A California trial court has held a geofence warrant issued to the San Francisco Police Department violated the Fourth Amendment and California’s landmark electronic communications privacy law, CalECPA. The court suppressed evidence stemming from the warrant, becoming the first court in California to do so. EFF filed an amicus brief early on in the case, arguing geofence warrants are unconstitutional.
The case is People v. Dawes and involved a 2018 burglary in a residential neighborhood. Private surveillance cameras recorded the burglary, but the suspects were difficult to identify from the footage. Police didn’t have a suspect so they turned to a surveillance tool we’ve written quite a bit about—a geofence warrant.
Unlike traditional warrants for electronic records, a geofence warrant doesn’t start with a suspect or even an account; instead police request data on every device in a given geographic area during a designated time period, regardless of whether the device owner has any link at all to the crime under investigation. Google has said that for each warrant, it must search its entire database of users’ location history information. Geofence warrants are problematic because they allow police access to individuals' sensitive location data that can reveal private information about people's lives. Police have also used geofence warrants during public protests, threatening protesters' free speech rights.
Google has created a three-step process for responding to geofence warrants. First, it provides police with a list of de-identified device IDs for all devices in the area. In the second step, police may narrow the devices in which they’re interested and expand the geographic area or time period to see where those devices came from before or went to after the time of the crime. Finally, in the third step, police further narrow the devices in which they’re interested, and Google provides police those device IDs and full user account information. In general, police only seek one warrant to cover the entire process, which allows the police significant discretion in determining which devices to target for further information from Google.
The data Google provides to police in response to a geofence warrant is very precise. It allows Google to infer where a user has been, what they were doing at the time, and the path they took to get there. Google can even determine a user’s elevation and establish what floor of a building that user may have been on. As another court noted in reviewing a geofence warrant last summer, “Location History appears to be the most sweeping, granular, and comprehensive tool—to a significant degree—when it comes to collecting and storing location data.”
However, in that same case, expert witnesses testified that, despite this claimed precision, Google’s data may not be all that accurate. It may place a device inside the geofenced area that was, in fact, hundreds of feet away and vice versa. This creates the possibility of both false positives and false negatives—people could be implicated for the robbery when they were nowhere near the bank, or the actual perpetrator might not show up at all in the data Google provides to police."

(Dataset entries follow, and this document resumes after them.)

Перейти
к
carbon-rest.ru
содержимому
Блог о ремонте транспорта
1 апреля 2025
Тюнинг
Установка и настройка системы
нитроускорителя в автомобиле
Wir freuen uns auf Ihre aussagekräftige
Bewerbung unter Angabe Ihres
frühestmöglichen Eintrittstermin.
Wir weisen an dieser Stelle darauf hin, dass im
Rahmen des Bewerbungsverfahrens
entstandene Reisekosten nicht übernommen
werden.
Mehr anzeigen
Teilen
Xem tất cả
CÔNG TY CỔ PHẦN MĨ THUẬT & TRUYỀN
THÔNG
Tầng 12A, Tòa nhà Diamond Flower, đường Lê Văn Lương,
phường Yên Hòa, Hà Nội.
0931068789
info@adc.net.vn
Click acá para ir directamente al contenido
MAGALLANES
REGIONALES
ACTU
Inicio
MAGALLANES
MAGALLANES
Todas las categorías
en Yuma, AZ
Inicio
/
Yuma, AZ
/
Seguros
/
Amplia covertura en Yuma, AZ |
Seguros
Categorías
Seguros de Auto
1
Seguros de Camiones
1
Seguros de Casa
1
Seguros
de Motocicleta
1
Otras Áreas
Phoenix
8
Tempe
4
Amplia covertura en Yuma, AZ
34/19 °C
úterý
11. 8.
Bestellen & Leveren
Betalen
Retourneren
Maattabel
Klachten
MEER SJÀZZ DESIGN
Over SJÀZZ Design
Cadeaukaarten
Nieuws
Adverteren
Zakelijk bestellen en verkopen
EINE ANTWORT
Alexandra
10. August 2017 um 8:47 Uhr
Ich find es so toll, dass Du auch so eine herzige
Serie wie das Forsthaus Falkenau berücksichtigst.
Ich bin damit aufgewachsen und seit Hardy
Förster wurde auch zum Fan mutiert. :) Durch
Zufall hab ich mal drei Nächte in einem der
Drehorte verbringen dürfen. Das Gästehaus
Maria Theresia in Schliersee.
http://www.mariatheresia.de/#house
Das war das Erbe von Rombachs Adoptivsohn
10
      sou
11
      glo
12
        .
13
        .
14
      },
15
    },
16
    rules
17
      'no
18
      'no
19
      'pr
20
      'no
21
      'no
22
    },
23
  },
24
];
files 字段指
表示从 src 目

In Dawes, the court rejected the SFPD’s geofence warrant. The court held the defendant had a reasonable expectation of privacy in his locational data under CalECPA (the California Electronic Communications Privacy Act, which governs warrant requirements for state law enforcement accessing electronic information) and that the warrant did not satisfy the probable cause and particularity requirements of the Fourth Amendment. Although the court found the time period requested by SFPD—2.5 hours—was reasonable given the evidence, it held the warrant was overbroad because the size of the designated geographic area—which covered the burgled home and the entire street traveled by the suspect—was too large. The court stated: “[t]his deficiency in the warrant is critical because the geofence intruded upon a residential neighborhood and included, within the geofence, innocent people's 13 homes who were not suspected to have any involvement in the burglary, either as a suspect, victim or witness."
The court also held the warrant violated the Fourth Amendment because it failed to require police to come back to the court for a new warrant at each step of the process, instead providing officers with unbridled discretion to determine who to target for further investigation. Ultimately, the court suppressed the evidence under CalECPA.
The Dawes ruling is similar to those of several other courts outside California that have issued public opinions weighing in on geofence warrants and finding most to be unconstitutional. Those courts held the warrants were overbroad because police can’t establish probable cause to believe all Google users in an area are somehow linked to the crime under investigation. These courts have also held the three-step process provides officers with too much discretion, in violation of the Fourth Amendment.
However, the Dawes court was very clear that its ruling was narrow. It did not hold that “a geofence search warrant can never pass Fourth Amendment muster, rather, this specific geofence search warrant was not sufficiently particular and was overly broad.” While this is disappointing—EFF believes all geofence warrants, by their very nature, are unconstitutional general warrants—the ruling does place important limits on future police use of these warrants. Not only will San Francisco police now be required to ensure the scope of their warrants is extremely narrow, officers must go back to the court for a new warrant at each step of the geofence process. This is at least a step in the right direction.